Task data →
┌──

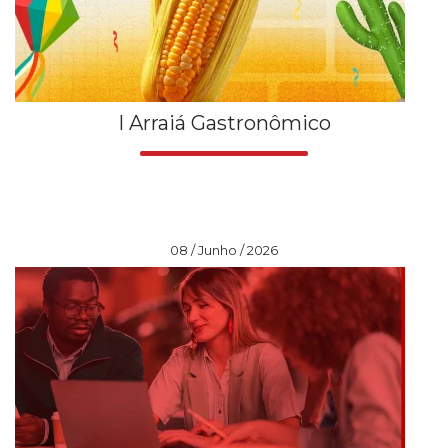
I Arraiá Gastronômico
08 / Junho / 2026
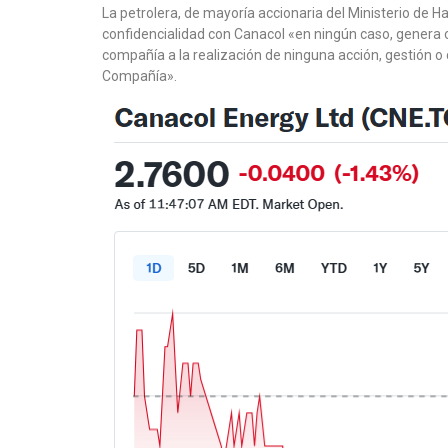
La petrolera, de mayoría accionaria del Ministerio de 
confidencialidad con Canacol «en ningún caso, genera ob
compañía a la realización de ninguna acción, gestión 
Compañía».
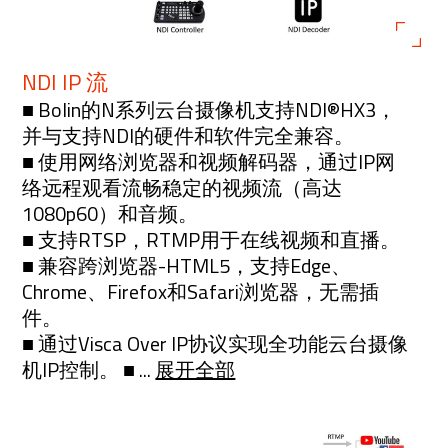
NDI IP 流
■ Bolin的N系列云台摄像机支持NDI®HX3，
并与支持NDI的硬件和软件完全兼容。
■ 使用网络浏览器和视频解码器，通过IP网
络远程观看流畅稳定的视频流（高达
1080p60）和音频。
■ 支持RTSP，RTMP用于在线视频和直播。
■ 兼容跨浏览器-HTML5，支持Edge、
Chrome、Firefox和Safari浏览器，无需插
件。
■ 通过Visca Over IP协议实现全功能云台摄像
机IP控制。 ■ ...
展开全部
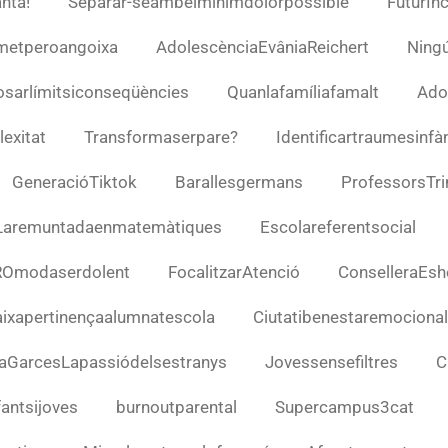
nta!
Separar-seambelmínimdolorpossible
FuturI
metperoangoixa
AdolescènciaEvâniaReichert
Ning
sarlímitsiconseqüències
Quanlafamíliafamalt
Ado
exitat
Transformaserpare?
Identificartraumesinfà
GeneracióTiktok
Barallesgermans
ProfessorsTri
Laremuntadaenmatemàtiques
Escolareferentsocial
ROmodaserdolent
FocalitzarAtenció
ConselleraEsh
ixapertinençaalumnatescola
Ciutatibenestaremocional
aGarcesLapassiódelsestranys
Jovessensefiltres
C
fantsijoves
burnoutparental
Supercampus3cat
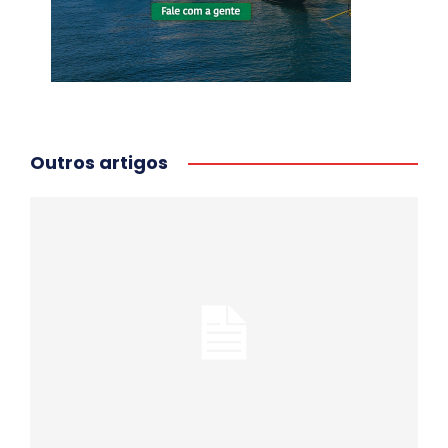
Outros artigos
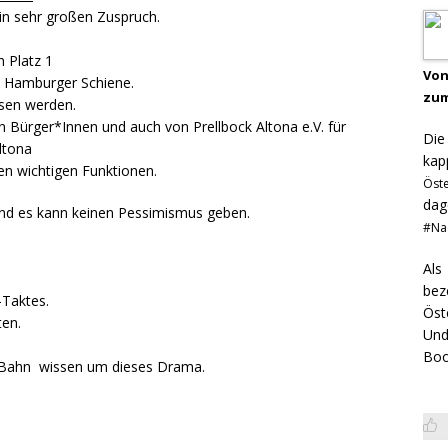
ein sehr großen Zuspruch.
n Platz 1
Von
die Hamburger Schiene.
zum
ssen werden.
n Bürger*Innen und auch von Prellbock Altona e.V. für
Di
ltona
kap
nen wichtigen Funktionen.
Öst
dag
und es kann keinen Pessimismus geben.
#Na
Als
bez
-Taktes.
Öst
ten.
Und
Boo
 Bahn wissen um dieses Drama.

└──
┌──

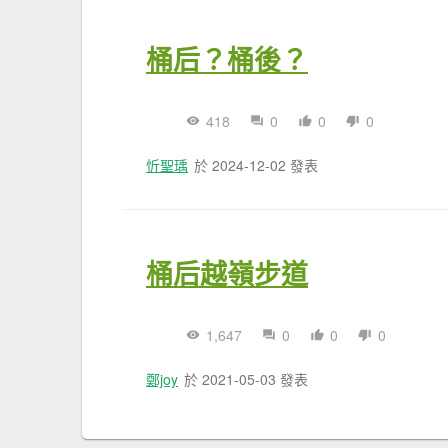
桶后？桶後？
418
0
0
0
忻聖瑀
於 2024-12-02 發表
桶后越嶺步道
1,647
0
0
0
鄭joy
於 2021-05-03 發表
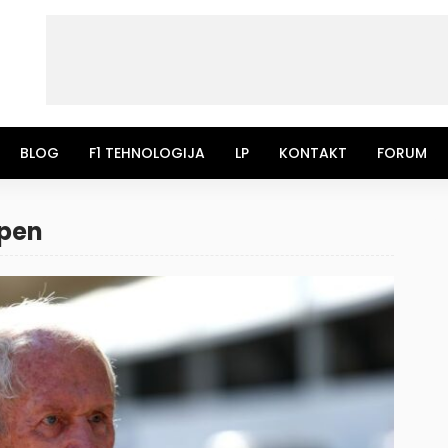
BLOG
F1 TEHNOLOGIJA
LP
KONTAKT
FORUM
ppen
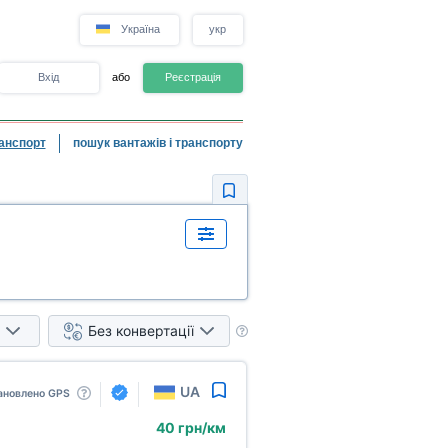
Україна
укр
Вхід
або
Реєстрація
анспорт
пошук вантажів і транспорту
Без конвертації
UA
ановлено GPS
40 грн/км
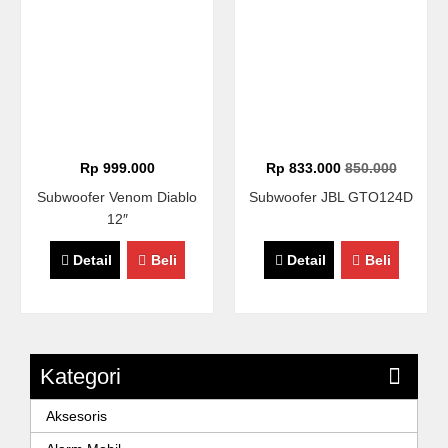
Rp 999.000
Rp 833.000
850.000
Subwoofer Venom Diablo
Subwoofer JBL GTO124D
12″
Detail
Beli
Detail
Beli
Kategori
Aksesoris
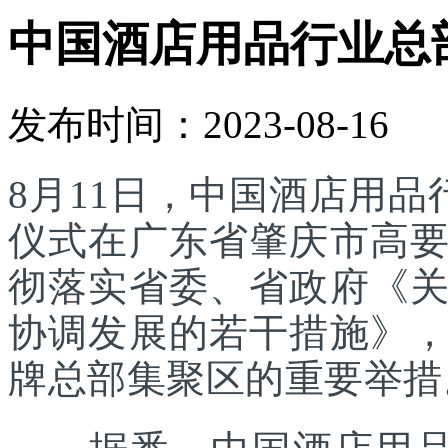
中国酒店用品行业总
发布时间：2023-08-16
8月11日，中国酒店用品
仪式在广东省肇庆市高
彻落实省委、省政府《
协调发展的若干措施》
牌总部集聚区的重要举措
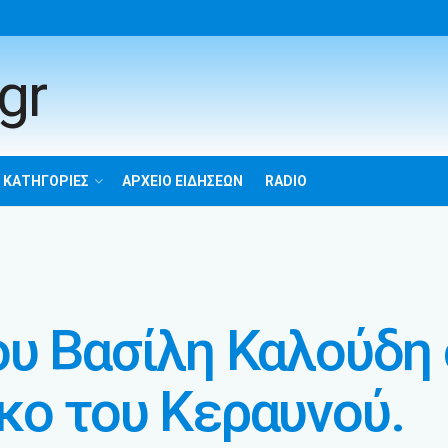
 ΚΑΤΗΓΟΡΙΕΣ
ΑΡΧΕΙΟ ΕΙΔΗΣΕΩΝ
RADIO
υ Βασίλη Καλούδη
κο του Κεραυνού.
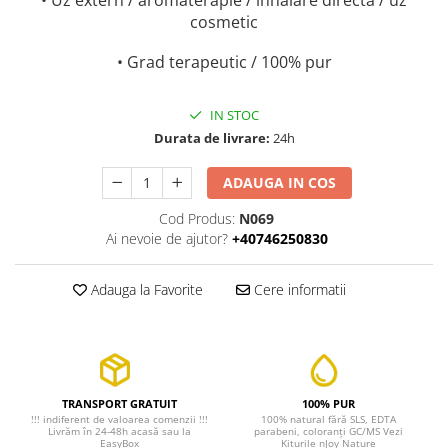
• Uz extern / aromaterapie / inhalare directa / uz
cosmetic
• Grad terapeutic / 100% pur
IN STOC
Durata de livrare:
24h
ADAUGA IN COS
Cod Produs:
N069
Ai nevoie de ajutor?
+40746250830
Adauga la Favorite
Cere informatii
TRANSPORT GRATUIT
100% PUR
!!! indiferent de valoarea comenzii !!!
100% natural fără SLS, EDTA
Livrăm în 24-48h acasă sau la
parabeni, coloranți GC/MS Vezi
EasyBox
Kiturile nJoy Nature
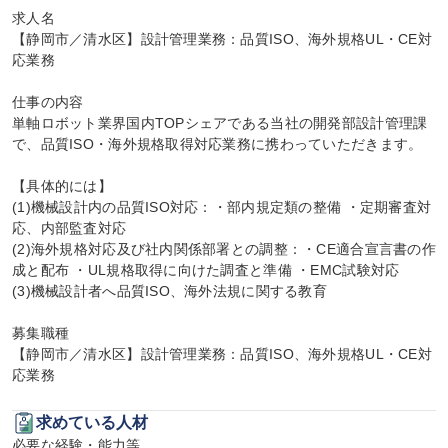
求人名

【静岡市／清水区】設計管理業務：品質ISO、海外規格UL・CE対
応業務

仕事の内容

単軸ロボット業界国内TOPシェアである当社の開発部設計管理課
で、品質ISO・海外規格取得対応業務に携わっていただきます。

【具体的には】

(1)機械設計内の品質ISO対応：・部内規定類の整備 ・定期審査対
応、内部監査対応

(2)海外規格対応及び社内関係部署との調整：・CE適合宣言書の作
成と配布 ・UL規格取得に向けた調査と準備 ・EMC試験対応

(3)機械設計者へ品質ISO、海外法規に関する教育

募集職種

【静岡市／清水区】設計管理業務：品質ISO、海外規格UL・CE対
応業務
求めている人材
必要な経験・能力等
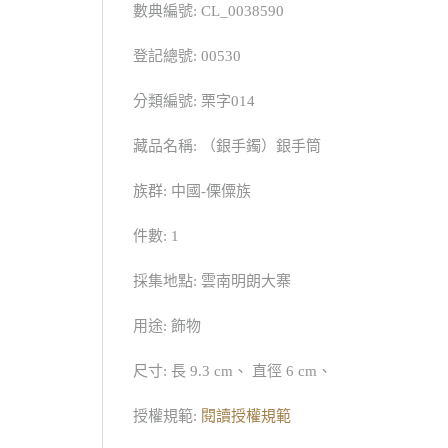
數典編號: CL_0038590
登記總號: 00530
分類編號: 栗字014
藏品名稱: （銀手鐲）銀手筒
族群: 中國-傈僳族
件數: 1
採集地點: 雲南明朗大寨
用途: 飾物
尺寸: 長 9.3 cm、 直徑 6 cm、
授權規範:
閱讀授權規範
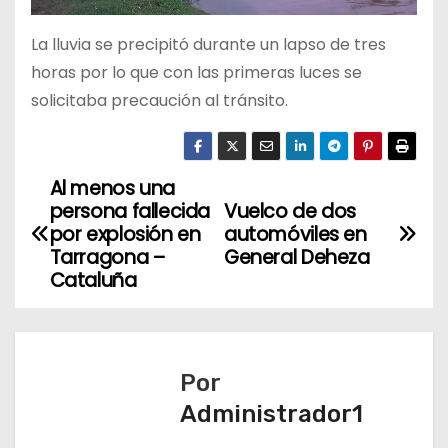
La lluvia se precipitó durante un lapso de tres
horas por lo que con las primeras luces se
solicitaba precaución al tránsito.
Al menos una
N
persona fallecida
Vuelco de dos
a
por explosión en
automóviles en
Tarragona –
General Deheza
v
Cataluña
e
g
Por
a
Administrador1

└──
┌──

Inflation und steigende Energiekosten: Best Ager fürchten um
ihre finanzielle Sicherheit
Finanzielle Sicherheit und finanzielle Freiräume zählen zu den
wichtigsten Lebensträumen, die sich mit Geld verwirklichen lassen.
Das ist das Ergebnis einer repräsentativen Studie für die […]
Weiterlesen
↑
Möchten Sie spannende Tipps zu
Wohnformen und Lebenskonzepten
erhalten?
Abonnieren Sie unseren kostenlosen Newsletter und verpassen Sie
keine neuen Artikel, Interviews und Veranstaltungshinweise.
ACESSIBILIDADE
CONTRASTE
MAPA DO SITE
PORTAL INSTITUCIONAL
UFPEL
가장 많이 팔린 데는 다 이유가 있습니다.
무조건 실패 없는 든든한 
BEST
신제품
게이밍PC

└──

What you have to do → Above, find the line with "I Arraiá Gastronômico"; copy it and every line down to the line with "Laremuntadaenmatemàtiques", exactly and both included, but no pictures.

Exercise answer →
I Arraiá Gastronômico
08 / Junho / 2026
La petrolera, de mayoría accionaria del Ministerio de 
confidencialidad con Canacol «en ningún caso, genera ob
compañía a la realización de ninguna acción, gestión 
Compañía».
NDI IP 流
■ Bolin的N系列云台摄像机支持NDI®HX3，
并与支持NDI的硬件和软件完全兼容。
■ 使用网络浏览器和视频解码器，通过IP网
络远程观看流畅稳定的视频流（高达
1080p60）和音频。
■ 支持RTSP，RTMP用于在线视频和直播。
■ 兼容跨浏览器-HTML5，支持Edge、
Chrome、Firefox和Safari浏览器，无需插
件。
■ 通过Visca Over IP协议实现全功能云台摄像
机IP控制。 ■ ...
展开全部
nta!
Separar-seambelmínimdolorpossible
FuturI
metperoangoixa
AdolescènciaEvâniaReichert
Ning
sarlímitsiconseqüències
Quanlafamíliafamalt
Ado
exitat
Transformaserpare?
Identificartraumesinfà
GeneracióTiktok
Barallesgermans
ProfessorsTri
Laremuntadaenmatemàtiques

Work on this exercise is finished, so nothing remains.